Treat the request as a controlled regulatory response. The Article 4 operator must provide requested information and documentation needed to demonstrate conformity in a language that the authority can easily understand. Market surveillance authorities also have investigation powers to require technical documents, compliance information, supply-chain information, website ownership information, and product samples where relevant.

A good response file includes the authority request, product identifier, applicable legislation, declaration, technical documentation index, test reports or certificates, supply-chain information requested, translations if needed, response owner, submission date, and any follow-up questions.

Products entering the Union market are subject to risk-based controls before release for free circulation. Release can be suspended when required documentation is missing or doubtful, required marking or labelling is missing, CE marking is false or misleading, Article 4 contact details are not identifiable, or there is cause to believe the product is non-compliant or presents a serious risk.

If the market surveillance authority concludes that the product presents a serious risk or may not be placed on the market, it can require that the product is not released for free circulation and that the customs system and relevant documents carry the required MSR notice.

When a product is liable to compromise protected interests or does not conform to applicable Union harmonisation legislation, the market surveillance authority must require appropriate and proportionate corrective action within a period it specifies. Corrective action can include bringing the product into compliance, preventing further availability, withdrawal, recall, destruction or rendering inoperable, warnings, prior conditions for availability, or alerts to end users.

If the economic operator does not take corrective action, or if the non-compliance or risk persists, authorities must ensure withdrawal, recall, prohibition, or restriction and inform the public, the Commission, and other Member States through the MSR information system.

A serious risk is not just any non-compliance. The MSR defines it as a product risk where, based on risk assessment and normal and foreseeable use, the probability of a hazard causing harm and the severity of that harm require rapid intervention by market surveillance authorities. The effects of the risk do not need to be immediate.

For serious-risk cases, authorities must ensure withdrawal, recall where no other effective means eliminates the serious risk, or prohibition of market availability, and must notify the Commission immediately under the rapid information exchange rules.

ICSMS is the market-surveillance information and communication system used to structure and share enforcement information. Regulation (EU) 2019/1020 requires the Commission to maintain it and gives access to the Commission, market surveillance authorities, single liaison offices, and authorities responsible for controls on products entering the Union market.

Safety Gate is the rapid alert channel for dangerous non-food products. The EU Product Compliance Network is the structured coordination platform between Member State enforcement authorities and the Commission, including work on common priorities, ADCO coordination, joint projects, information exchange, and cooperation with authorities controlling products at the Union's external borders.
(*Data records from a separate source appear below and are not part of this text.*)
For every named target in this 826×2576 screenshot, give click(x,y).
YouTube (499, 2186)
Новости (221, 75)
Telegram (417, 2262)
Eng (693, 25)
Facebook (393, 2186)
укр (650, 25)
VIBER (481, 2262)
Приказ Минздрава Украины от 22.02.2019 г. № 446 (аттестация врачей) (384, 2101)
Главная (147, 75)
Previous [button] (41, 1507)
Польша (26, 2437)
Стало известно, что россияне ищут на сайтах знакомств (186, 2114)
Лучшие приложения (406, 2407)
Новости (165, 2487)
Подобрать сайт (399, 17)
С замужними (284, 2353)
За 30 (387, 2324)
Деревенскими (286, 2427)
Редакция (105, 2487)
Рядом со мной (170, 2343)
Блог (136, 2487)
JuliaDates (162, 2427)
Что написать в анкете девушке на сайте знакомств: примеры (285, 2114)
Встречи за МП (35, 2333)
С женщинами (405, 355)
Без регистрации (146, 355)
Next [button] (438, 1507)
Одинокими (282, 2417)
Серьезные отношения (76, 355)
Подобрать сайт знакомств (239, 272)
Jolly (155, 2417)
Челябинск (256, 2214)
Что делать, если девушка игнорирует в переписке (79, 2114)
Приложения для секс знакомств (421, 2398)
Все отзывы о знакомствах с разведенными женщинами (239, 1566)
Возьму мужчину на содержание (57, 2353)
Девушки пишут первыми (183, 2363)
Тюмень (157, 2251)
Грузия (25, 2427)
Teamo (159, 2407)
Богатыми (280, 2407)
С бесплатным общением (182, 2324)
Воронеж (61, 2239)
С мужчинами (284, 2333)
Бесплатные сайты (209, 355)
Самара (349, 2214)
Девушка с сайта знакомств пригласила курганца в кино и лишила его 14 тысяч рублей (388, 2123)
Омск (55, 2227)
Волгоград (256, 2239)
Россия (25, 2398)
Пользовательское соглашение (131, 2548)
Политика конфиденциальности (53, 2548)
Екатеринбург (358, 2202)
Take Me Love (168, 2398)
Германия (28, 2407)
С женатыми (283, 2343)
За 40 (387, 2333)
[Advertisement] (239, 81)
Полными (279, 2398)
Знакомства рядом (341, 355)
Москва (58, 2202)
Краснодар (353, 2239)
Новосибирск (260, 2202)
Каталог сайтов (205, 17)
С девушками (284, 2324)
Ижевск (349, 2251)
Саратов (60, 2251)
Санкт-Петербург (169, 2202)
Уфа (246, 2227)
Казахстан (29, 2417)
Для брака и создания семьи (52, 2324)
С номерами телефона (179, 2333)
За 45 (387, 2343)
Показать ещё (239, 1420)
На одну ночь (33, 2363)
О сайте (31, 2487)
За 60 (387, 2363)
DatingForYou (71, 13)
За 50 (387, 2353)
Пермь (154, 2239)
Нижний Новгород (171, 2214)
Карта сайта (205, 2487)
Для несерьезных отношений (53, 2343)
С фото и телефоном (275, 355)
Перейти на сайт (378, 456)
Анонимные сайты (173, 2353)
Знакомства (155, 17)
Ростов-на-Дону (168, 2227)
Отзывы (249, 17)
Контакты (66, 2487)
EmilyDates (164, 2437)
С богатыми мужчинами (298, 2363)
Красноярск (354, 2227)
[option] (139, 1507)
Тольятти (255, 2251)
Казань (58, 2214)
Keep enough evidence for a product, legal, quality, or support reviewer to reconstruct the decision without relying on memory. The records should connect the product fact pattern to the specific MSR question: Article 4 role, distance-sales targeting, documentation request, border suspension, corrective action, serious-risk assessment, ICSMS case, or Safety Gate alert.

The strongest file is short but traceable: product identifier, applicable legislation, EU economic operator, source citation, authority or marketplace trigger, evidence reviewed, decision, owner, submission or action date, and open follow-up.